Risk for death by suicide and neurological diseases

A small but significant increase in the risk for death by suicide occurs in the months immediately following diagnosis of specific neurologic disorders, results of a large, population-based study of more than 7 million individuals show.

Patients diagnosed with a severe neurologic disorder were four to five times more likely to die by suicide compared to the general population. This risk was particularly high among those who had been diagnosed with Huntington disease or amyotrophic lateral sclerosis (ALS).
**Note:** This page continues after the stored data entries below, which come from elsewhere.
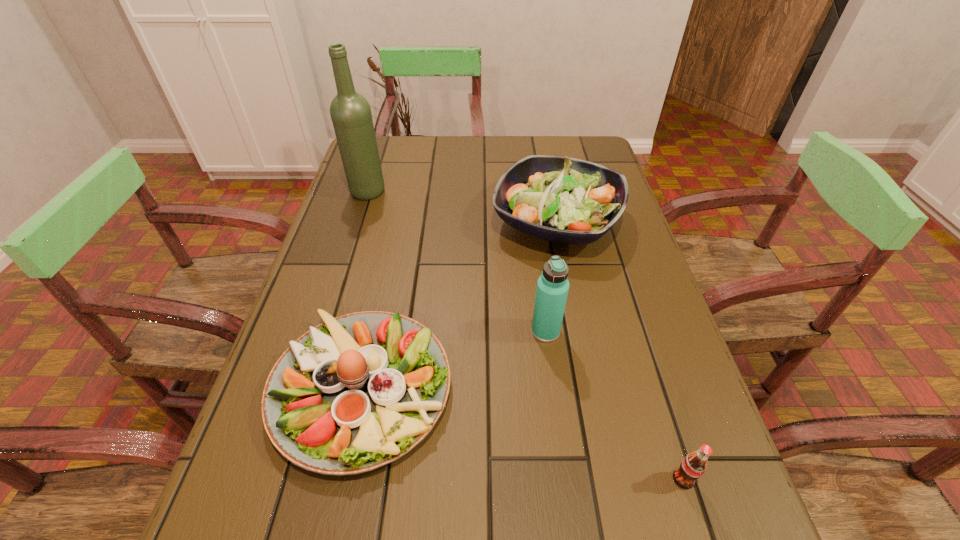 The height and width of the screenshot is (540, 960). In the image, there is a desktop. In order to click on vacant space at the far right corner in this screenshot , I will do (x=559, y=146).

The width and height of the screenshot is (960, 540). What are the coordinates of `vacant area that lies between the soda and the wine bottle` in the screenshot? It's located at (525, 336).

The image size is (960, 540). Find the location of `free space that is in between the farther salad plate and the soda`. free space that is in between the farther salad plate and the soda is located at coordinates (620, 350).

Identify the location of free space between the shorter salad plate and the thermos bottle. (454, 360).

Where is `free area in between the soda and the farther salad plate`? The height and width of the screenshot is (540, 960). free area in between the soda and the farther salad plate is located at coordinates (620, 350).

You are a GUI agent. You are given a task and a screenshot of the screen. Output one action in this format:
    pyautogui.click(x=<x>, y=<y>)
    Task: Click on the free area in between the shorter salad plate and the soda
    The height and width of the screenshot is (540, 960).
    Given the screenshot: What is the action you would take?
    pyautogui.click(x=522, y=434)

The image size is (960, 540). In order to click on vacant area that lies between the third shortest object and the wine bottle in this screenshot , I will do `click(462, 207)`.

Find the location of `free space that is in between the soda and the left salad plate`. free space that is in between the soda and the left salad plate is located at coordinates (522, 434).

Identify the location of free space between the right salad plate and the soda. This screenshot has height=540, width=960. (620, 350).

Locate an element on the screen. The height and width of the screenshot is (540, 960). free spot between the left salad plate and the right salad plate is located at coordinates (459, 305). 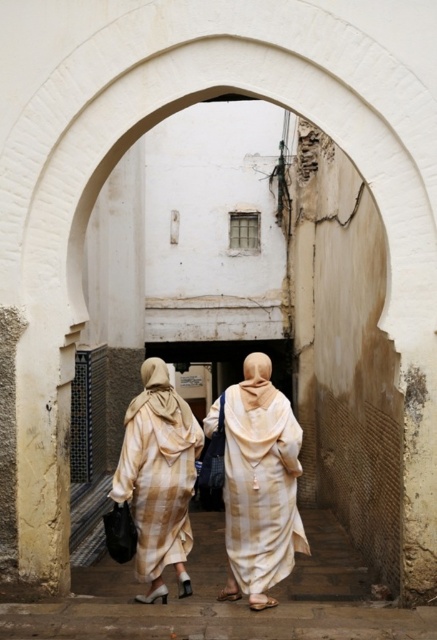 Question: Observing the image, what is the correct spatial positioning of beige cotton dress at center in reference to beige striped robe at center?

Choices:
 (A) above
 (B) below

Answer: (A)

Question: Which of the following is the closest to the observer?

Choices:
 (A) beige cotton dress at center
 (B) beige striped robe at center

Answer: (A)

Question: Does beige cotton dress at center have a smaller size compared to beige striped robe at center?

Choices:
 (A) no
 (B) yes

Answer: (B)

Question: Does beige cotton dress at center have a greater width compared to beige striped robe at center?

Choices:
 (A) yes
 (B) no

Answer: (B)

Question: Which of the following is the farthest from the observer?

Choices:
 (A) (243, 564)
 (B) (141, 522)

Answer: (B) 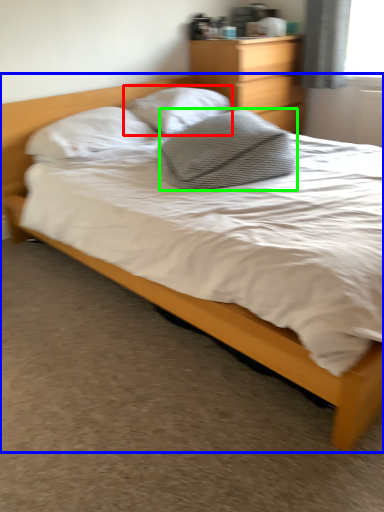 Question: Estimate the real-world distances between objects in this image. Which object is farther from pillow (highlighted by a red box), bed (highlighted by a blue box) or pillow (highlighted by a green box)?

Choices:
 (A) bed
 (B) pillow

Answer: (A) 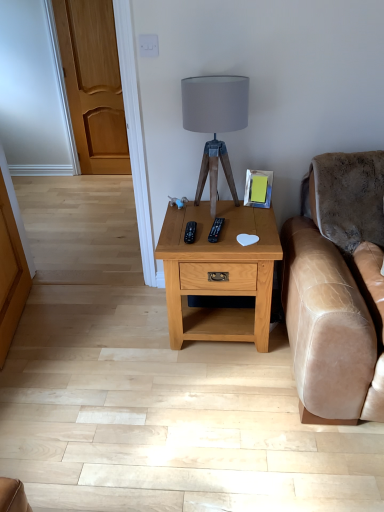 Identify the location of free point to the right of black plastic remote at center, the 2th remote from the left. This screenshot has width=384, height=512. (248, 223). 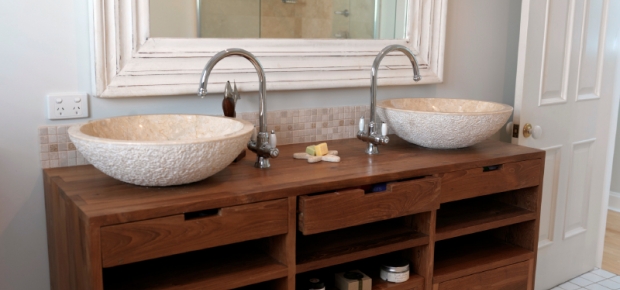 Where is `white surface of bowl sinks`? white surface of bowl sinks is located at coordinates (184, 161), (464, 131).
Although suicide remains a rare event, "neurologists might strive to be attentive towards patients who are distressed at time of diagnosis or who present with symptoms of depression," said study investigator Annette Erlangsen, PhD, head of program at the Danish Research Institute for Suicide Prevention, Mental Health Center, Copenhagen, Denmark.

Neurologic diagnoses, including meningitis, polyneuropathy, and Guillain-Barré syndrome, are not associated with suicidal behavior, they add, whereas diagnoses of Alzheimer disease and dementia "might be associated with a lower the risk of suicide, although findings have shown inconsistencies."

Overall, those who had been diagnosed with a neurologic disorder were at significantly higher risk for suicide ― 44.0 per 100,000 person-years, compared to 20.1 per 100,000 person-years among all other residents of Denmark. The adjusted incidence rate was 1.8.

The investigators were intrigued by the finding that people had elevated rates of suicide within the first 3 to 6 months after being diagnosed with dementia, however, the rate of suicide declined over time for this group, and after 3 years, they have a lower suicide rate than the general population.